The following editor contexts can be defined in the AI Playground:

  • widget_url: Captures the specific URL where the widget is embedded and where the conversation takes place.
  • widget_host: Defines the server or domain from which the widget is loaded. This variable is usually derived from the widget_url.

Variables with a lock symbol are system values and cannot be customised.

Here is an example of use based on widget_url.

Use Case Example

Scenario: A camping website lists and advertises campsites across Europe. The AI chatbot answers questions depending on the respective campsite URL. For simulation in the AI Playground, a campsite URL is stored in the widget_url variable in the context editor. When asked about the price, the chatbot generates a response that refers exclusively to the information contained in the URL.

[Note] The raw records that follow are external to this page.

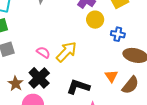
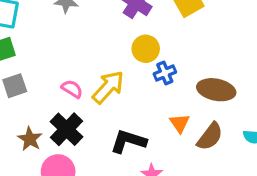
yellow circle: (95, 20) -> (146, 49), moved
blue cross: (118, 34) -> (165, 73), moved, turned -32

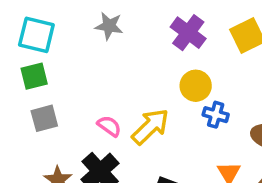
blue cross: (165, 73) -> (216, 115), turned 35

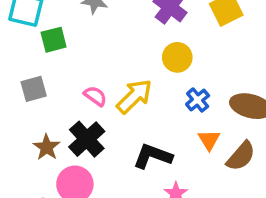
green square: (34, 76) -> (54, 40), moved
blue cross: (216, 115) -> (198, 100), moved, turned 35

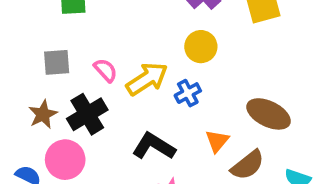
gray square: (34, 89) -> (57, 62), moved
blue cross: (198, 100) -> (188, 93), moved

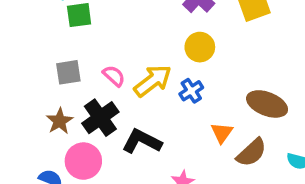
black L-shape: (154, 146) -> (142, 141), moved

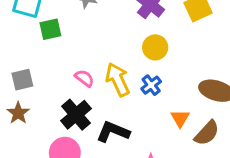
gray square: (68, 72) -> (22, 80), moved
yellow arrow: (153, 81) -> (118, 79), turned -72
brown star: (60, 121) -> (18, 113), moved

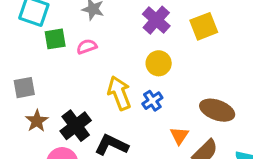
pink semicircle: (84, 78) -> (87, 47), moved, turned -60
brown star: (18, 113) -> (37, 121), moved

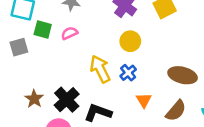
green square: (55, 39) -> (43, 29), turned 30
gray square: (24, 88) -> (19, 47), moved
orange triangle: (179, 136) -> (144, 100), moved

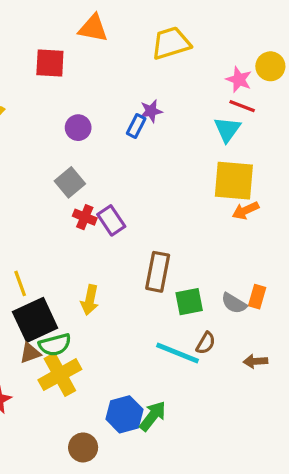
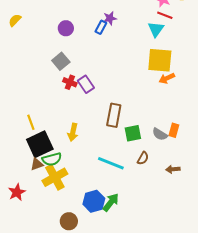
cyan line: (178, 353) -> (111, 163), moved

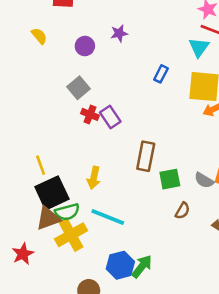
purple star: (110, 18) -> (119, 33), moved
yellow semicircle: (15, 20) -> (39, 36), moved, turned 96
blue rectangle: (101, 27) -> (161, 74), moved
cyan line: (111, 163) -> (108, 217), moved
brown triangle: (37, 164) -> (48, 218), size x1.5

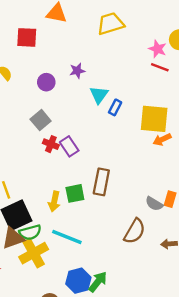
cyan triangle: (199, 47) -> (99, 95), moved
green square: (170, 179) -> (75, 193), moved
brown semicircle: (182, 211) -> (135, 231), size x1.6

  1. The context editor can be accessed via the AI Playground menu item. The context editor opens via the button with the curly brackets { }.
  2. After selecting the variable widget_url, enter the desired URL in the Value field.
  3. In the AI Playground, the response is generated based on this URL.

6.2 Newly defined variables

If the predefined variables do not cover the desired editor context, a new variable can be created.

  1. The context editor can be accessed via the AI Playground menu item. The context editor opens via the button with the curly brackets { }.

  2. Clicking on Add variable opens an input mask in which the new variable is defined.